#### WHAT YOU HAVE TO DO
Transcribe exactly the line with "impressive formats. Each" and each line that follows it in the listing, down to the last, omitting all pictures.

#### DATASET ENTRIES
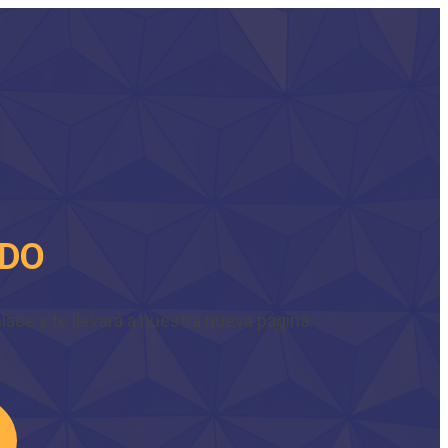
IDO
ace y te llevará a nuestra nueva página.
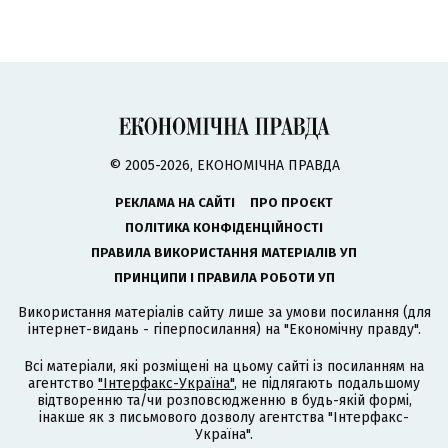
© 2005-2026, ЕКОНОМІЧНА ПРАВДА
РЕКЛАМА НА САЙТІ
ПРО ПРОЄКТ
ПОЛІТИКА КОНФІДЕНЦІЙНОСТІ
ПРАВИЛА ВИКОРИСТАННЯ МАТЕРІАЛІВ УП
ПРИНЦИПИ І ПРАВИЛА РОБОТИ УП
Використання матеріалів сайту лише за умови посилання (для
інтернет-видань - гіперпосилання) на "Економічну правду".
Всі матеріали, які розміщені на цьому сайті із посиланням на
агентство
"Інтерфакс-Україна"
, не підлягають подальшому
відтворенню та/чи розповсюдженню в будь-якій формі,
інакше як з письмового дозволу агентства "Інтерфакс-
Україна".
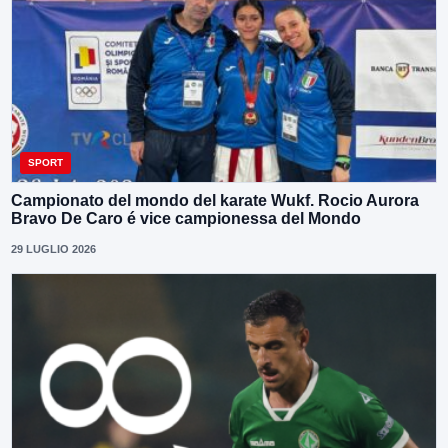
SPORT
Campionato del mondo del karate Wukf. Rocio Aurora
Bravo De Caro é vice campionessa del Mondo
29 LUGLIO 2026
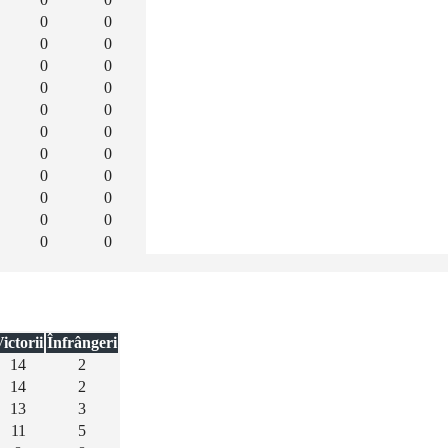
0
0
0
0
0
0
0
0
0
0
0
0
0
0
0
0
0
0
0
0
0
0
ictorii
Înfrângeri
14
2
14
2
13
3
11
5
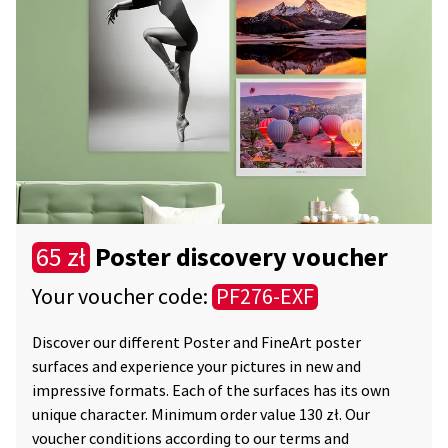
Poster discovery voucher
65 zł
Your voucher code:
PF276-EXF
Discover our different Poster and FineArt poster
surfaces and experience your pictures in new and
impressive formats. Each of the surfaces has its own
unique character. Minimum order value 130 zł. Our
voucher conditions according to our terms and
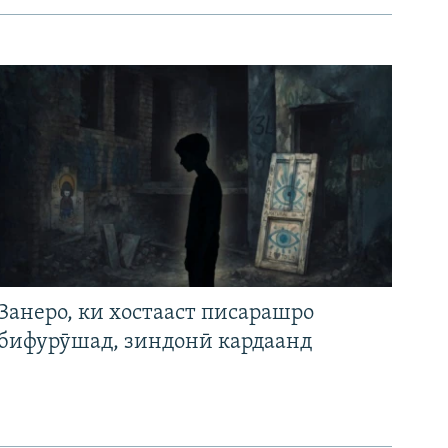
Занеро, ки хостааст писарашро
бифурӯшад, зиндонӣ кардаанд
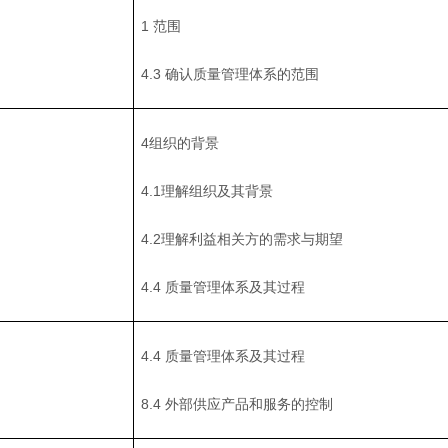
1 范围
4.3 确认质量管理体系的范围
4组织的背景
4.1理解组织及其背景
4.2理解利益相关方的需求与期望
4.4 质量管理体系及其过程
4.4 质量管理体系及其过程
8.4 外部供应产品和服务的控制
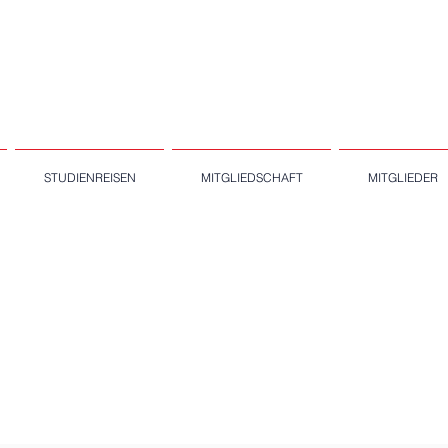
STUDIENREISEN
MITGLIEDSCHAFT
MITGLIEDER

#### OUTPUT FOR THIS TASK
impressive formats. Each of the surfaces has its own
unique character. Minimum order value 130 zł. Our
voucher conditions according to our terms and
Занеро, ки хостааст писарашро
бифурӯшад, зиндонӣ кардаанд
1 范围
4.3 确认质量管理体系的范围
4组织的背景
4.1理解组织及其背景
4.2理解利益相关方的需求与期望
4.4 质量管理体系及其过程
4.4 质量管理体系及其过程
8.4 外部供应产品和服务的控制
STUDIENREISEN
MITGLIEDSCHAFT
MITGLIEDER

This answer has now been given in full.